Most people love looking at implementation trends. For example, many of us pore over trends, such as how our favorite sports teams have done over the past ten games or how the stock market has performed this year. Those of us in the world of education analyze student success metrics (retention rates, etc.), institutional revenues, and other data over time, all intending to gain insight into whether things are improving or declining.
But does looking at trends this way provide the most meaning? Might we be missing other patterns that better illustrate these trends? In this piece, we will explore these questions using a technique called “time series clustering”, focusing specifically on implementations of technology related to teaching and learning.
Methodology
First, we should take a step back and understand our methodology. We began by selecting implementation data from 2012 to 2022 for the most closely related categories connected to teaching and learning, such as the learning management system, course delivery systems, conferencing systems, and proctor systems. As a result, our analysis covered eleven categories and just under 3,000 institutions across all institutional sectors (public, private, two-year, four-year, etc.) and enrollment sizes.
Figure 1 below shows the implementation trends for these categories. There are some clear takeaways from these trends, such as the spike in implementations of several categories during the pandemic. Likewise, we can note that the overall implementation trend is flat, with little growth or decline since 2012.
Yet the figure also shows how little we can say about anything else. Can we, for example, make any sense of the trends that have not shown an increase during the pandemic from this figure? Likewise, will this view of trends help us understand whether there is any relationship between the categories?

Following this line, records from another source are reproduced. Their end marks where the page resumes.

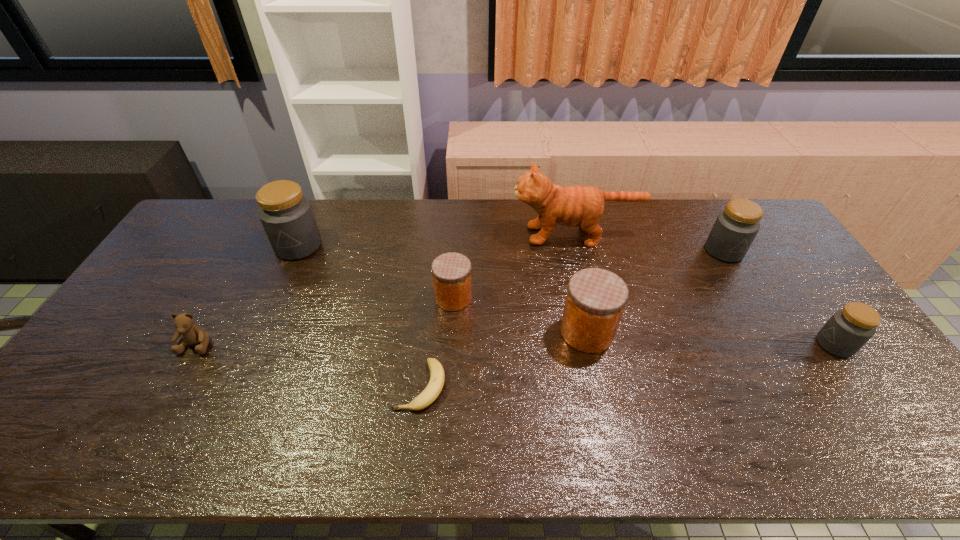 Where is `cat`? cat is located at coordinates (572, 206).

Locate an element on the screen. The height and width of the screenshot is (540, 960). the tallest object is located at coordinates (572, 206).

At what (x,y) coordinates should I click in order to perform the action: click on the leftmost jar. Please return your answer as a coordinate pair (x, y). This screenshot has width=960, height=540. Looking at the image, I should click on (287, 217).

I want to click on the leftmost gray jar, so click(x=287, y=217).

You are a GUI agent. You are given a task and a screenshot of the screen. Output one action in this format:
    pyautogui.click(x=<x>, y=<y>)
    Task: Click on the second smallest gray jar
    
    Given the screenshot: What is the action you would take?
    pyautogui.click(x=735, y=228)

At what (x,y) coordinates should I click in order to perform the action: click on the second gray jar from right to left. Please return your answer as a coordinate pair (x, y). Looking at the image, I should click on (735, 228).

At what (x,y) coordinates should I click in order to perform the action: click on the right orange jar. Please return your answer as a coordinate pair (x, y). Looking at the image, I should click on (595, 301).

You are a GUI agent. You are given a task and a screenshot of the screen. Output one action in this format:
    pyautogui.click(x=<x>, y=<y>)
    Task: Click on the third jar from left to right
    The height and width of the screenshot is (540, 960).
    Given the screenshot: What is the action you would take?
    pyautogui.click(x=595, y=301)

This screenshot has height=540, width=960. I want to click on the second jar from left to right, so click(451, 272).

In order to click on the left orange jar in this screenshot , I will do tap(451, 272).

We decided to go deeper in our analysis and performed a time clustering analysis to answer these questions. This analysis, used in fields such as biology and finance, aims to extract information from complex data sets by organizing data points into groups based on their similarity. For example, scientists might want to understand how changes in thousands of genes over time relate to a specific human characteristic (stress, etc.). Likewise, a financial analyst may seek to uncover patterns in how stock prices have moved during the past year to predict better how these prices might move.
Findings
The output of our analysis revealed four clusters, as shown in Figure 2. We marked each cluster with a red line to show its underlying trend and normalized the implementation data to compare trends better. These clusters fall within four main sets of activities related to teaching and learning:
- Augmentation and Development: Comprising just over 6,200 implementations of solutions such as library management solutions and catalog management solutions, this is the smallest segment and details technologies (library information systems, for example) that enable institutions to support teaching and learning.

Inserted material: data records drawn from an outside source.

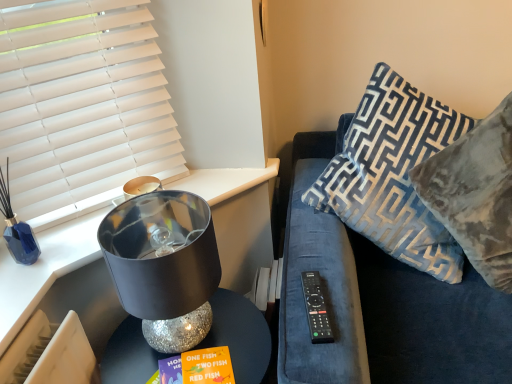 Question: Looking at their shapes, would you say sparkly silver table at lower left is wider or thinner than shiny metallic lampshade at left?

Choices:
 (A) wide
 (B) thin

Answer: (A)

Question: Relative to shiny metallic lampshade at left, is sparkly silver table at lower left in front or behind?

Choices:
 (A) front
 (B) behind

Answer: (B)

Question: Which object is the closest to the blue velvet pillow at right, acting as the second pillow starting from the right?

Choices:
 (A) shiny metallic lampshade at left
 (B) shiny metallic lamp at left
 (C) velvet blue pillow at upper right, which appears as the 2th pillow when viewed from the left
 (D) black plastic remote at right
 (E) white matte window blind at upper left

Answer: (C)

Question: Considering the real-world distances, which object is closest to the sparkly silver table at lower left?

Choices:
 (A) velvet blue couch at right
 (B) shiny metallic lamp at left
 (C) black plastic remote at right
 (D) shiny metallic lampshade at left
 (E) white matte window blind at upper left

Answer: (D) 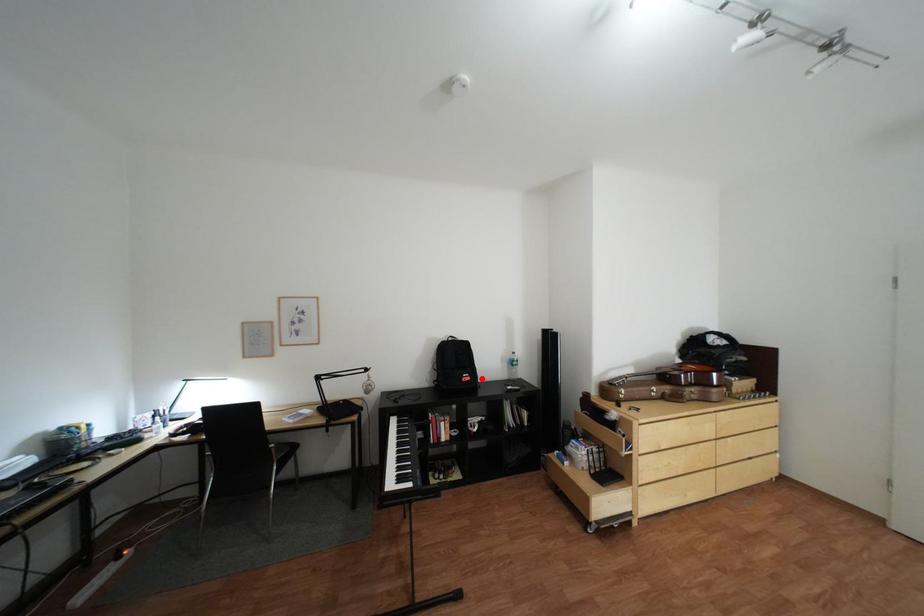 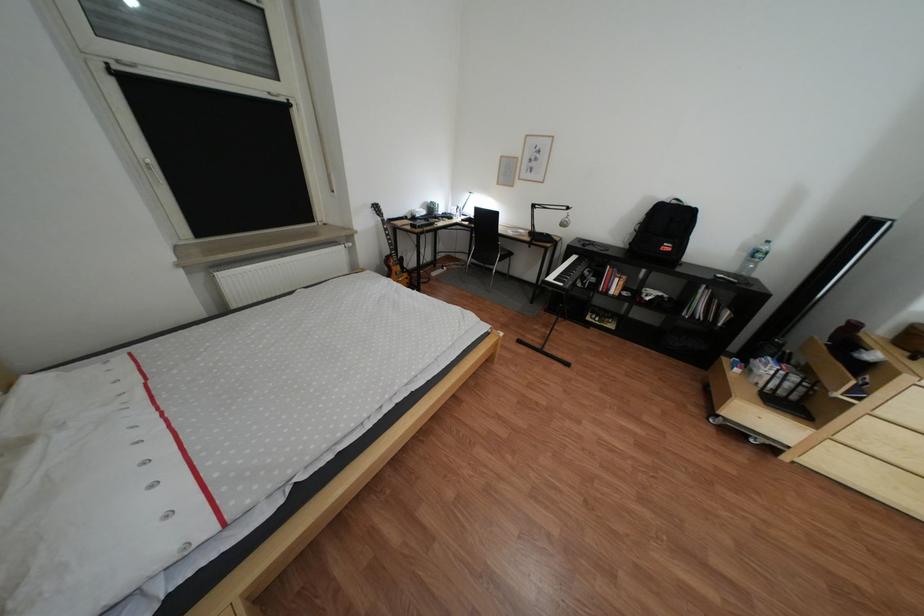 Find the pixel in the second image that matches the highlighted location in the first image.

(683, 248) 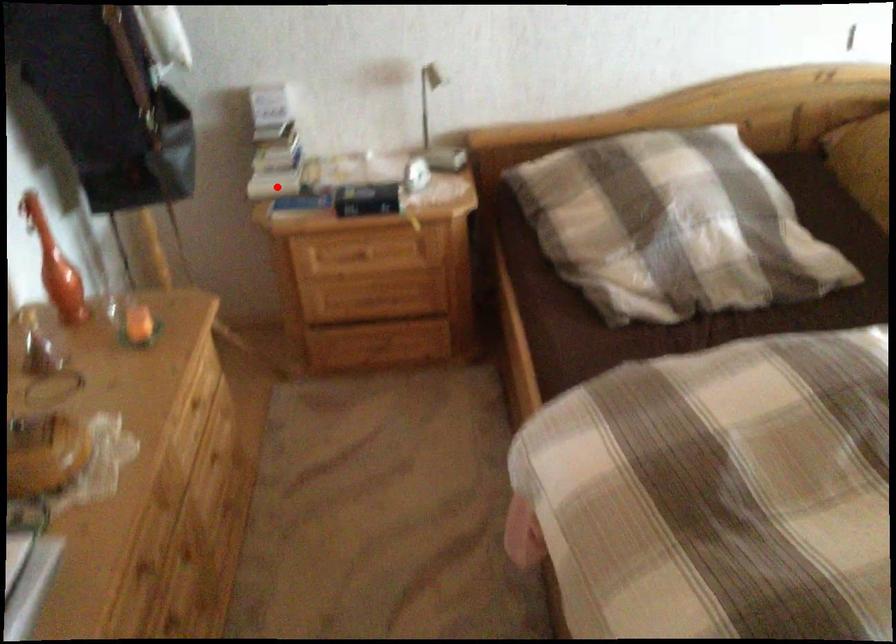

- Delivery and Content: This segment, consisting of nearly 10,000 implementations, is the largest and identifies the technologies institutional leaders leverage to deliver educational content, technologies that include assessment and evaluation solutions, conferencing systems, curriculum management solutions, and textbooks, digital course materials & courseware solutions.
- Support and Planning: This is the third largest segment, with just over 8,000 implementations. It consists of technologies (learning management systems and degree auditing solutions) that enable institutional leaders to support their students along their learning journeys.

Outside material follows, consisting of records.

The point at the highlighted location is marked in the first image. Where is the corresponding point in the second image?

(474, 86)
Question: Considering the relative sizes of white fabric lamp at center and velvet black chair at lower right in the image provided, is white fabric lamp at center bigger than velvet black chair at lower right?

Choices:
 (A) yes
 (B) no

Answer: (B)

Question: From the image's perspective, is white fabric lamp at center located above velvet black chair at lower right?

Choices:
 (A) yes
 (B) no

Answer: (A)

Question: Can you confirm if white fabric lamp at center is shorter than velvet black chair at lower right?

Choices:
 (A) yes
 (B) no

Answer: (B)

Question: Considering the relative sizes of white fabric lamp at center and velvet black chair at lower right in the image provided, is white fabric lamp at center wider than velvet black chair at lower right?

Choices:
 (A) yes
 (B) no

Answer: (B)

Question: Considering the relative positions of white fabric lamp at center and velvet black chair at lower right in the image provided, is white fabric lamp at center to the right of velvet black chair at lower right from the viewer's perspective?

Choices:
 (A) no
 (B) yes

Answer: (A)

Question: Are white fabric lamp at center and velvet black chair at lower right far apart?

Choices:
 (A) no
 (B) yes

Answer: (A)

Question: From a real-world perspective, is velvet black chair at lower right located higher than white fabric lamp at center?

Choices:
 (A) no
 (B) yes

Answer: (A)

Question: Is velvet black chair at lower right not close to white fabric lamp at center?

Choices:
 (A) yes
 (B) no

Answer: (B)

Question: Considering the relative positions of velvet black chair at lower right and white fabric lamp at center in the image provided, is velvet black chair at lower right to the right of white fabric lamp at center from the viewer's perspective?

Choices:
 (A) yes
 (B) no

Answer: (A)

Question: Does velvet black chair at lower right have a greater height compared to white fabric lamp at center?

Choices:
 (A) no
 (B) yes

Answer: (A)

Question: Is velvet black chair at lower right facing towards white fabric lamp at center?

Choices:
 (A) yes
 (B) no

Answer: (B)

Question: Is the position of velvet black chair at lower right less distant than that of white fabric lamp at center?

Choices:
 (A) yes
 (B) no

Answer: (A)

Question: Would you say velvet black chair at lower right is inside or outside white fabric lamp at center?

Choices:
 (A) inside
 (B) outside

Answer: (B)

- Design and Evaluation: Comprising nearly 6,700 implementations, this segment includes solutions (instructional design solutions and learning analytics platforms, for example) that empower institutional leaders to design courses and measure student success related to teaching and learning.
This analysis gives us more insight into the interrelationship between implementation trends. Rather than looking only at the upward or downward movement of a single category or overall, we now see segments showing similar implementation patterns over time. For example, it reveals that some groups of technologies are rising or falling together: implementation of solutions within the Design & Delivery and Design & Evaluation clusters has increased since 2012, while solutions in the other two clusters have decreased over the same period.
This approach also helps us become more efficient in our predictions as the longitudinal correlation of products guides us to consider whether and how institutions group products. As a result, when predicting a category’s future market share increase, like the learning management system, we might consider the consequent increase in the market share of another product in the same cluster, such as degree audit solutions.
Summary
Understanding implementation trends is valuable, as we can gain insight into the market movement and perhaps institutional priorities relating to technology. Yet viewing implementation clusters does provide additional insight that viewing trends overall or by category obfuscates, revealing patterns such as the spike in solutions supporting course delivery during the pandemic and unlikely ones (the decline in solutions related to support and delivery, for example).
In future research, we will continue refining this analysis to detail what drives clusters. For example, might other factors (enrollment trends, etc.) play a role in determining whether a cluster trends upwards or downwards? Likewise, is there a relationship between the clusters so that when one increases, another decreases, for example?
We look forward to presenting our findings and receiving feedback over the next few months.